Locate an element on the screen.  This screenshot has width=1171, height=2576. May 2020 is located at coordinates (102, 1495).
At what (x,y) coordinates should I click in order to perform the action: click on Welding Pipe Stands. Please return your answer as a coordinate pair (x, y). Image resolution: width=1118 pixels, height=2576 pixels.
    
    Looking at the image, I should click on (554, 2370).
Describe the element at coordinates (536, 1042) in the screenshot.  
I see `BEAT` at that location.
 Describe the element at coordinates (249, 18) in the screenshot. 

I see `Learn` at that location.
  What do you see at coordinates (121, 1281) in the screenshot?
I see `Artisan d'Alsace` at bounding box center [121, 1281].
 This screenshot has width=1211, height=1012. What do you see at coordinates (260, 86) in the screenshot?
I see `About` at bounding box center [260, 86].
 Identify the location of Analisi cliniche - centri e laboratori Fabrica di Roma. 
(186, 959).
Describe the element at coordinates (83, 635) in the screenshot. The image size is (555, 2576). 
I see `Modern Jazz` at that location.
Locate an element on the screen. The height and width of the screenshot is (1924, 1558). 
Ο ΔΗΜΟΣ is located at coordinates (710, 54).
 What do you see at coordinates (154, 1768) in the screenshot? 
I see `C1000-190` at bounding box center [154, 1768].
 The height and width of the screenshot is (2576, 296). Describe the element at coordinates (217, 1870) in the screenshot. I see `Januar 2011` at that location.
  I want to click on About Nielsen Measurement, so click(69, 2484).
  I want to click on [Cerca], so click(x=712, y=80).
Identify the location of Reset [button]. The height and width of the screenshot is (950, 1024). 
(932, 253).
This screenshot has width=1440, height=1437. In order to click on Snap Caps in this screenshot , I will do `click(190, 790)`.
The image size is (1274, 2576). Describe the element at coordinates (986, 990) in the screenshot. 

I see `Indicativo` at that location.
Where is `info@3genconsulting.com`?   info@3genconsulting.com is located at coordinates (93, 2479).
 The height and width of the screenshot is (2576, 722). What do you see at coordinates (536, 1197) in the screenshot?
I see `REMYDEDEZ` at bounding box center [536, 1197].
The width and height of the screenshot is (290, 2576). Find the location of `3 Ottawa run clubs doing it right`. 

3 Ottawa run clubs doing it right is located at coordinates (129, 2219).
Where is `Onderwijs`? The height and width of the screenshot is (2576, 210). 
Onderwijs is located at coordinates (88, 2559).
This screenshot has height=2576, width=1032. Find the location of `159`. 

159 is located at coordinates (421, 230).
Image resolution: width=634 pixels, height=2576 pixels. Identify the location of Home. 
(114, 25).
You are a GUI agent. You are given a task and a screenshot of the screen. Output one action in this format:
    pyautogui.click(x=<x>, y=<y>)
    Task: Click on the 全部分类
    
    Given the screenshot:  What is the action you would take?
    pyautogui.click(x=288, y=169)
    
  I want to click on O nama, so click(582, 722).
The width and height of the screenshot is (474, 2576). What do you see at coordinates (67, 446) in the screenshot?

Task statement :: Reproduce the data in full, exactly as presented.

Exercise output ::
Locate an element on the screen.  This screenshot has width=1171, height=2576. May 2020 is located at coordinates (102, 1495).
At what (x,y) coordinates should I click in order to perform the action: click on Welding Pipe Stands. Please return your answer as a coordinate pair (x, y). Image resolution: width=1118 pixels, height=2576 pixels.
    
    Looking at the image, I should click on (554, 2370).
Describe the element at coordinates (536, 1042) in the screenshot.  
I see `BEAT` at that location.
 Describe the element at coordinates (249, 18) in the screenshot. 

I see `Learn` at that location.
  What do you see at coordinates (121, 1281) in the screenshot?
I see `Artisan d'Alsace` at bounding box center [121, 1281].
 This screenshot has width=1211, height=1012. What do you see at coordinates (260, 86) in the screenshot?
I see `About` at bounding box center [260, 86].
 Identify the location of Analisi cliniche - centri e laboratori Fabrica di Roma. 
(186, 959).
Describe the element at coordinates (83, 635) in the screenshot. The image size is (555, 2576). 
I see `Modern Jazz` at that location.
Locate an element on the screen. The height and width of the screenshot is (1924, 1558). 
Ο ΔΗΜΟΣ is located at coordinates (710, 54).
 What do you see at coordinates (154, 1768) in the screenshot? 
I see `C1000-190` at bounding box center [154, 1768].
 The height and width of the screenshot is (2576, 296). Describe the element at coordinates (217, 1870) in the screenshot. I see `Januar 2011` at that location.
  I want to click on About Nielsen Measurement, so click(69, 2484).
  I want to click on [Cerca], so click(x=712, y=80).
Identify the location of Reset [button]. The height and width of the screenshot is (950, 1024). 
(932, 253).
This screenshot has width=1440, height=1437. In order to click on Snap Caps in this screenshot , I will do `click(190, 790)`.
The image size is (1274, 2576). Describe the element at coordinates (986, 990) in the screenshot. 

I see `Indicativo` at that location.
Where is `info@3genconsulting.com`?   info@3genconsulting.com is located at coordinates (93, 2479).
 The height and width of the screenshot is (2576, 722). What do you see at coordinates (536, 1197) in the screenshot?
I see `REMYDEDEZ` at bounding box center [536, 1197].
The width and height of the screenshot is (290, 2576). Find the location of `3 Ottawa run clubs doing it right`. 

3 Ottawa run clubs doing it right is located at coordinates (129, 2219).
Where is `Onderwijs`? The height and width of the screenshot is (2576, 210). 
Onderwijs is located at coordinates (88, 2559).
This screenshot has height=2576, width=1032. Find the location of `159`. 

159 is located at coordinates (421, 230).
Image resolution: width=634 pixels, height=2576 pixels. Identify the location of Home. 
(114, 25).
You are a GUI agent. You are given a task and a screenshot of the screen. Output one action in this format:
    pyautogui.click(x=<x>, y=<y>)
    Task: Click on the 全部分类
    
    Given the screenshot:  What is the action you would take?
    pyautogui.click(x=288, y=169)
    
  I want to click on O nama, so click(582, 722).
The width and height of the screenshot is (474, 2576). What do you see at coordinates (67, 446) in the screenshot?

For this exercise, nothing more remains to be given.